PROJECT SUMMARY/ABSTRACT
Early-onset atrial fibrillation (a first event of atrial fibrillation before 35 years of age) is associated with frequent
recurrences, often requiring electrical shocks to stop the arrhythmia, medication to prevent arrhythmia or
surgical/interventional management. Recent work has demonstrated that adult interventions for atrial fibrillation
(AF) are not effective in changing the frequency of recurrence in children and young adults. In clinical practice,
pediatric cardiologists do not follow the AF recommendations designed for adults. Recommendations for therapy
have not been established in early-onset AF, in part because we may be currently assessing the wrong markers
for risk. Our central hypothesis is that identifiable genetic factors are associated with clinical recurrence in
children and young adults with AF at ≤ 35 years of age. We will use three genomic approaches to addressing
our central hypothesis: a validated gene panel (Aim 1), common-variant analysis (Aim 2A), and rare variant
analysis with whole genome sequencing (Aim 2B). We will recruit patients with early-onset AF in a multicenter
network. In a prospective, observational study, we will record phenotype information and obtain genetic material.

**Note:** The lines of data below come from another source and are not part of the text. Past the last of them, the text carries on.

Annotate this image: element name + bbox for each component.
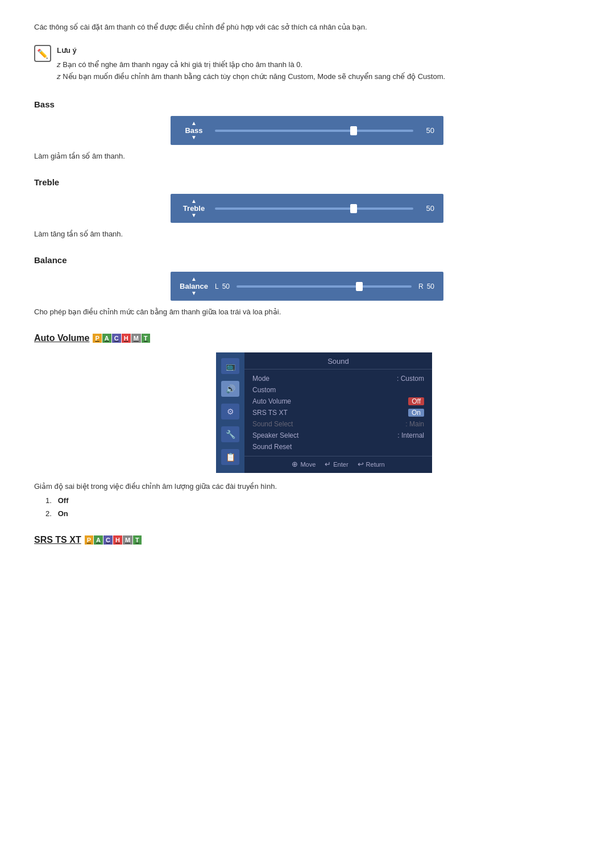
menu-item-custom-key: Custom	[252, 386, 276, 394]
menu-item-auto-volume-key: Auto Volume	[252, 397, 291, 405]
srs-title-text: SRS TS XT	[34, 535, 81, 545]
footer-move-label: Move	[300, 461, 316, 468]
note-icon: ✏️	[34, 45, 51, 62]
badge-c: C	[112, 334, 121, 343]
menu-header: Sound	[244, 357, 432, 369]
balance-left-value: 50	[222, 283, 230, 290]
menu-item-srs-value: On	[408, 409, 424, 417]
treble-slider-container: ▲ Treble ▼ 50	[171, 194, 443, 223]
menu-content: Sound Mode : Custom Custom Auto Volume O…	[244, 352, 432, 473]
srs-title: SRS TS XT P A C H M T	[34, 535, 580, 545]
bass-label: Bass	[185, 126, 202, 135]
balance-slider-container: ▲ Balance ▼ L 50 R 50	[171, 272, 443, 301]
menu-footer: ⊕ Move ↵ Enter ↩ Return	[244, 456, 432, 471]
bass-track[interactable]	[215, 130, 413, 132]
srs-section: SRS TS XT P A C H M T	[34, 535, 580, 545]
footer-return: ↩ Return	[358, 460, 385, 468]
balance-track[interactable]	[237, 285, 412, 288]
srs-badges: P A C H M T	[85, 535, 142, 545]
auto-volume-title-text: Auto Volume	[34, 333, 89, 343]
bass-value: 50	[420, 126, 434, 135]
footer-enter-label: Enter	[333, 461, 348, 468]
balance-title: Balance	[34, 255, 580, 265]
menu-item-speaker-select[interactable]: Speaker Select : Internal	[244, 430, 432, 441]
note-item-2: Nếu bạn muốn điều chỉnh âm thanh bằng cá…	[57, 71, 445, 83]
footer-move: ⊕ Move	[292, 460, 316, 468]
note-item-1: Bạn có thể nghe âm thanh ngay cả khi giá…	[57, 59, 445, 71]
bass-section: Bass ▲ Bass ▼ 50 Làm giảm tần số âm than…	[34, 99, 580, 160]
auto-volume-item-1: 1. Off	[45, 496, 580, 505]
footer-enter: ↵ Enter	[325, 460, 348, 468]
balance-right-group: R 50	[418, 283, 434, 290]
balance-left-group: L 50	[215, 283, 230, 290]
menu-item-mode[interactable]: Mode : Custom	[244, 373, 432, 384]
srs-badge-m: M	[123, 535, 132, 545]
srs-badge-h: H	[113, 535, 122, 545]
auto-volume-description: Giảm độ sai biệt trong việc điều chỉnh â…	[34, 482, 580, 491]
balance-right-value: 50	[427, 283, 434, 290]
balance-right-label: R	[418, 283, 424, 290]
menu-icon-5: 📋	[221, 449, 239, 465]
balance-arrow-up: ▲	[191, 276, 197, 282]
auto-volume-menu-wrapper: 📺 🔊 ⚙ 🔧 📋 Sound Mode : Custom Custom Aut…	[68, 352, 580, 473]
balance-arrow-down: ▼	[191, 290, 197, 296]
item-2-text: On	[58, 509, 68, 518]
menu-item-mode-value: : Custom	[397, 375, 424, 383]
treble-track[interactable]	[215, 207, 413, 210]
srs-badge-c: C	[103, 535, 113, 545]
menu-item-auto-volume[interactable]: Auto Volume Off	[244, 396, 432, 407]
note-box: ✏️ Lưu ý Bạn có thể nghe âm thanh ngay c…	[34, 45, 580, 82]
bass-description: Làm giảm tần số âm thanh.	[34, 152, 580, 160]
balance-left-label: L	[215, 283, 219, 290]
treble-title: Treble	[34, 177, 580, 187]
balance-description: Cho phép bạn điều chỉnh mức cân bằng âm …	[34, 308, 580, 316]
balance-thumb	[356, 282, 363, 291]
menu-icons: 📺 🔊 ⚙ 🔧 📋	[216, 352, 244, 473]
bass-arrow-up: ▲	[191, 121, 197, 126]
move-icon: ⊕	[292, 460, 298, 468]
bass-arrow-down: ▼	[191, 135, 197, 140]
menu-item-mode-key: Mode	[252, 375, 269, 383]
footer-return-label: Return	[366, 461, 385, 468]
bass-slider-container: ▲ Bass ▼ 50	[171, 116, 443, 145]
menu-item-srs[interactable]: SRS TS XT On	[244, 407, 432, 418]
menu-item-custom[interactable]: Custom	[244, 384, 432, 396]
menu-item-sound-select[interactable]: Sound Select : Main	[244, 418, 432, 430]
badge-m: M	[131, 334, 141, 343]
treble-section: Treble ▲ Treble ▼ 50 Làm tăng tần số âm …	[34, 177, 580, 238]
balance-label-group: ▲ Balance ▼	[180, 276, 208, 296]
menu-item-sound-select-value: : Main	[405, 420, 424, 428]
treble-label-group: ▲ Treble ▼	[180, 198, 208, 218]
menu-item-speaker-select-key: Speaker Select	[252, 431, 298, 439]
enter-icon: ↵	[325, 460, 331, 468]
bass-title: Bass	[34, 99, 580, 109]
menu-icon-4: 🔧	[221, 426, 239, 442]
menu-icon-2: 🔊	[221, 381, 239, 397]
badge-a: A	[102, 334, 111, 343]
treble-description: Làm tăng tần số âm thanh.	[34, 230, 580, 238]
menu-item-srs-key: SRS TS XT	[252, 409, 288, 417]
badge-t: T	[142, 334, 150, 343]
note-content: Lưu ý Bạn có thể nghe âm thanh ngay cả k…	[57, 45, 445, 82]
auto-volume-item-2: 2. On	[45, 509, 580, 518]
badge-p: P	[93, 334, 101, 343]
return-icon: ↩	[358, 460, 364, 468]
note-list: Bạn có thể nghe âm thanh ngay cả khi giá…	[57, 59, 445, 83]
auto-volume-list: 1. Off 2. On	[45, 496, 580, 518]
badge-h: H	[122, 334, 131, 343]
menu-item-sound-reset[interactable]: Sound Reset	[244, 441, 432, 452]
treble-arrow-up: ▲	[191, 198, 197, 204]
auto-volume-section: Auto Volume P A C H M T 📺 🔊 ⚙ 🔧 📋 Sound …	[34, 333, 580, 518]
menu-icon-1: 📺	[221, 358, 239, 374]
auto-volume-badges: P A C H M T	[93, 334, 150, 343]
balance-section: Balance ▲ Balance ▼ L 50 R 50 Cho phép b…	[34, 255, 580, 316]
treble-arrow-down: ▼	[191, 213, 197, 218]
bass-thumb	[350, 126, 357, 135]
srs-badge-a: A	[94, 535, 103, 545]
item-1-text: Off	[58, 496, 69, 505]
auto-volume-title: Auto Volume P A C H M T	[34, 333, 580, 343]
treble-value: 50	[420, 204, 434, 213]
item-2-number: 2.	[45, 509, 52, 518]
treble-label: Treble	[183, 204, 205, 213]
intro-text: Các thông số cài đặt âm thanh có thể đượ…	[34, 23, 580, 31]
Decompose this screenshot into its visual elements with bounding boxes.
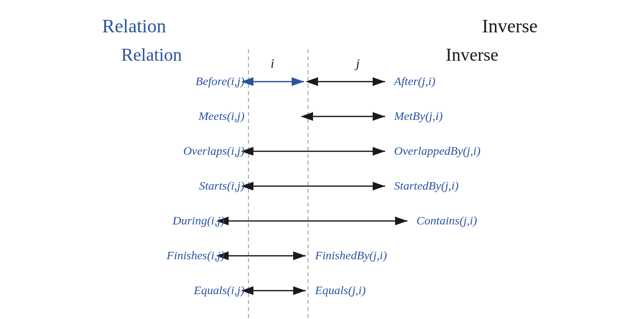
svg-text:Finishes(i,j): Finishes(i,j) — [166, 249, 225, 262]
main-container: Relation Inverse i j — [0, 0, 644, 319]
svg-text:MetBy(j,i): MetBy(j,i) — [394, 109, 443, 122]
svg-text:j: j — [354, 56, 359, 71]
relation-header: Relation — [80, 15, 189, 37]
svg-text:Relation: Relation — [121, 45, 182, 65]
diagram-svg: i j — [0, 42, 644, 319]
svg-text:Equals(i,j): Equals(i,j) — [193, 284, 244, 297]
svg-text:After(j,i): After(j,i) — [393, 75, 435, 88]
svg-text:FinishedBy(j,i): FinishedBy(j,i) — [315, 249, 387, 262]
svg-text:Before(i,j): Before(i,j) — [196, 75, 244, 88]
svg-text:StartedBy(j,i): StartedBy(j,i) — [394, 179, 459, 192]
svg-text:i: i — [270, 56, 274, 71]
svg-text:Inverse: Inverse — [446, 45, 498, 65]
inverse-header: Inverse — [455, 15, 564, 37]
diagram-area: i j — [0, 42, 644, 319]
svg-text:Starts(i,j): Starts(i,j) — [199, 179, 244, 192]
svg-text:Meets(i,j): Meets(i,j) — [198, 109, 244, 122]
svg-text:OverlappedBy(j,i): OverlappedBy(j,i) — [394, 144, 481, 157]
svg-text:Equals(j,i): Equals(j,i) — [315, 284, 366, 297]
svg-text:Overlaps(i,j): Overlaps(i,j) — [183, 144, 244, 157]
svg-text:Contains(j,i): Contains(j,i) — [416, 214, 477, 227]
svg-text:During(i,j): During(i,j) — [172, 214, 225, 227]
header-row: Relation Inverse — [0, 0, 644, 42]
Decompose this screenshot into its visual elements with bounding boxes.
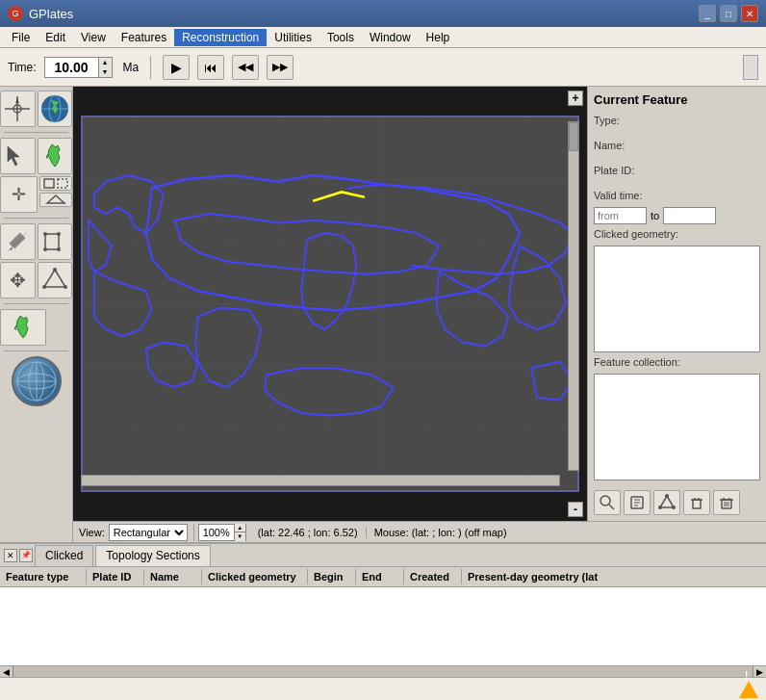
svg-point-51 xyxy=(672,506,676,509)
edit-tool-button[interactable] xyxy=(624,490,651,515)
window-controls[interactable]: _ □ ✕ xyxy=(699,5,758,22)
scroll-left-button[interactable]: ◀ xyxy=(0,666,13,678)
query-icon xyxy=(599,494,616,511)
play-button[interactable]: ▶ xyxy=(163,55,190,80)
maximize-button[interactable]: □ xyxy=(720,5,737,22)
scroll-right-button[interactable]: ▶ xyxy=(753,666,766,678)
tool-separator-2 xyxy=(4,218,69,219)
col-clicked-geom[interactable]: Clicked geometry xyxy=(202,569,308,584)
menu-help[interactable]: Help xyxy=(419,29,458,46)
close-button[interactable]: ✕ xyxy=(741,5,758,22)
valid-time-inputs: to xyxy=(594,207,760,224)
move-vertex-button[interactable]: ✥ xyxy=(0,262,36,298)
small-tool-1[interactable] xyxy=(39,176,72,191)
menu-utilities[interactable]: Utilities xyxy=(267,29,319,46)
africa-small-button[interactable] xyxy=(0,309,46,346)
toolbar-scrollbar[interactable] xyxy=(743,55,758,80)
menu-features[interactable]: Features xyxy=(114,29,174,46)
map-zoom-in-button[interactable]: + xyxy=(568,91,583,106)
africa-tool-button[interactable] xyxy=(38,138,73,174)
col-created[interactable]: Created xyxy=(404,569,462,584)
compass-icon xyxy=(3,94,32,123)
delete-tool-button[interactable] xyxy=(683,490,710,515)
svg-point-22 xyxy=(42,285,46,289)
svg-point-16 xyxy=(57,232,61,236)
africa-globe-button[interactable] xyxy=(38,91,73,127)
time-up-spinner[interactable]: ▲ xyxy=(98,58,112,67)
globe-sphere-icon xyxy=(13,358,60,404)
vscroll-thumb[interactable] xyxy=(569,122,578,151)
menu-view[interactable]: View xyxy=(73,29,114,46)
compass-tool-button[interactable] xyxy=(0,91,36,127)
topology-sections-tab[interactable]: Topology Sections xyxy=(95,545,210,566)
small-tool-2[interactable] xyxy=(39,193,72,207)
africa-green-icon xyxy=(38,140,71,172)
menu-tools[interactable]: Tools xyxy=(319,29,362,46)
trash-tool-button[interactable] xyxy=(713,490,740,515)
prev-frame-button[interactable]: ◀◀ xyxy=(232,55,259,80)
col-present-day[interactable]: Present-day geometry (lat xyxy=(462,569,766,584)
col-name[interactable]: Name xyxy=(144,569,202,584)
col-feature-type[interactable]: Feature type xyxy=(0,569,87,584)
valid-time-label: Valid time: xyxy=(594,190,661,201)
map-hscrollbar[interactable] xyxy=(81,475,560,486)
bottom-close-button[interactable]: ✕ xyxy=(4,549,17,562)
map-canvas[interactable] xyxy=(81,116,579,492)
time-input[interactable] xyxy=(45,58,98,77)
svg-rect-53 xyxy=(693,500,701,508)
next-frame-button[interactable]: ▶▶ xyxy=(267,55,294,80)
trash-icon xyxy=(718,494,735,511)
map-zoom-out-button[interactable]: - xyxy=(568,502,583,517)
query-tool-button[interactable] xyxy=(594,490,621,515)
time-input-wrapper: ▲ ▼ xyxy=(44,57,113,78)
valid-time-from-input[interactable] xyxy=(594,207,647,224)
svg-point-50 xyxy=(665,494,669,498)
valid-time-row: Valid time: xyxy=(594,190,760,201)
plate-id-row: Plate ID: xyxy=(594,165,760,176)
arrow-tool-icon xyxy=(4,143,31,169)
menu-window[interactable]: Window xyxy=(362,29,419,46)
globe-tool-button[interactable] xyxy=(12,356,62,406)
main-toolbar: Time: ▲ ▼ Ma ▶ ⏮ ◀◀ ▶▶ xyxy=(0,48,766,87)
col-end[interactable]: End xyxy=(356,569,404,584)
pan-tool-button[interactable]: ✛ xyxy=(0,176,38,213)
geometry-tool-button[interactable] xyxy=(653,490,680,515)
feature-coll-label: Feature collection: xyxy=(594,356,760,368)
feature-coll-input[interactable] xyxy=(594,374,760,480)
clicked-geom-input[interactable] xyxy=(594,246,760,352)
svg-rect-14 xyxy=(45,234,59,249)
view-select[interactable]: Rectangular Globe xyxy=(109,524,188,541)
col-plate-id[interactable]: Plate ID xyxy=(87,569,144,584)
tool-group-1 xyxy=(0,91,72,127)
vertex-tool-button[interactable] xyxy=(38,262,73,298)
arrow-tool-button[interactable] xyxy=(0,138,36,174)
rewind-button[interactable]: ⏮ xyxy=(197,55,224,80)
left-toolbar: ✛ xyxy=(0,87,73,542)
zoom-up-spinner[interactable]: ▲ xyxy=(235,524,245,532)
tool-separator-3 xyxy=(4,303,69,304)
zoom-input[interactable] xyxy=(199,525,234,540)
map-vscrollbar[interactable] xyxy=(568,121,579,471)
time-down-spinner[interactable]: ▼ xyxy=(98,67,112,77)
table-body xyxy=(0,587,766,665)
map-viewport[interactable]: + - xyxy=(73,87,587,521)
map-svg xyxy=(83,117,577,490)
feature-coll-row: Feature collection: xyxy=(594,356,760,368)
clicked-tab[interactable]: Clicked xyxy=(35,545,93,566)
svg-point-20 xyxy=(53,268,57,272)
menu-reconstruction[interactable]: Reconstruction xyxy=(174,29,267,46)
polygon-draw-button[interactable] xyxy=(38,223,73,260)
tool-group-5: ✥ xyxy=(0,262,72,298)
bottom-pin-button[interactable]: 📌 xyxy=(19,549,33,562)
menu-file[interactable]: File xyxy=(4,29,38,46)
bottom-hscrollbar[interactable]: ◀ ▶ xyxy=(0,665,766,677)
clicked-geom-label: Clicked geometry: xyxy=(594,228,760,240)
africa-globe-icon xyxy=(38,92,71,125)
pencil-tool-button[interactable] xyxy=(0,223,36,260)
menu-edit[interactable]: Edit xyxy=(38,29,73,46)
zoom-down-spinner[interactable]: ▼ xyxy=(235,532,245,541)
valid-time-to-input[interactable] xyxy=(663,207,716,224)
delete-icon xyxy=(688,494,705,511)
minimize-button[interactable]: _ xyxy=(699,5,716,22)
col-begin[interactable]: Begin xyxy=(308,569,356,584)
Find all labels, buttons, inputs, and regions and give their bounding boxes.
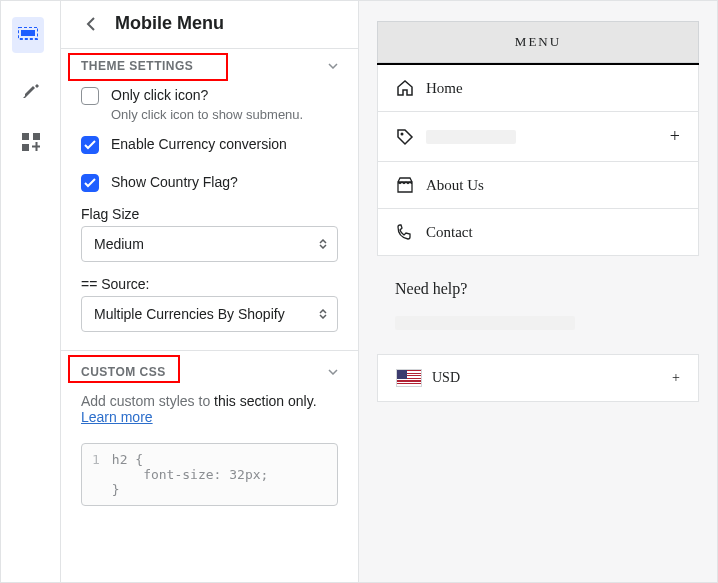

In our first aim, we will determine if patients with pathogenic and likely pathogenic (P/LP) variants in 311
established cardiac genes have a shorter time to first AF recurrence than patients without a P/LP variant. By
testing clinically relevant genes in commercially available panels, we will be able to rapidly translate the results
of our first aim to clinical practice. In the second aim, we will focus on new genomic relationships. Data from
genome-wide association studies of AF in older adults have generated polygenic risk scores (PRS). High scores
on PRS have been associated with increased morbidity and mortality in older adults. However, it is not known
whether AF PRS have any relevance in children and young adults, nor whether they are markers of lifelong
genomic and myopathic risk. Therefore, we will validate whether existing AF PRS are higher in early-onset AF
than in a control population without cardiac phenotype. Finally, in a second genomic analysis, we identify
probands who have no P/LP variants in Aim 1 of the study. From those P/LP-negative probands, we will identify
trios where the proband has early-onset AF and both parents are negative for cardiac disease with a negative
family history of early-onset AF. We will perform trio whole genome sequencing to identify novel genetic markers
of risk in early-onset AF. If our central hypothesis is correct, these three approaches will identify a novel set of
risk factors in early-onset AF. The immediate impact will be the ability to test for commercially available genetic
abnormalities that identify risk of early AF recurrence and that may identify lifelong risk for progression of
myopathy, with implications for therapy and prevention. As a secondary benefit, the identification of P/LP variants
in a proband has implications for cascade screening in families. Finally, work on the genomic underpinnings of
early-onset AF has implications not only in the young, but as a hypothesis that the lifelong risks of atrial myopathy
affect the later incidence of atrial fibrillation in older adults.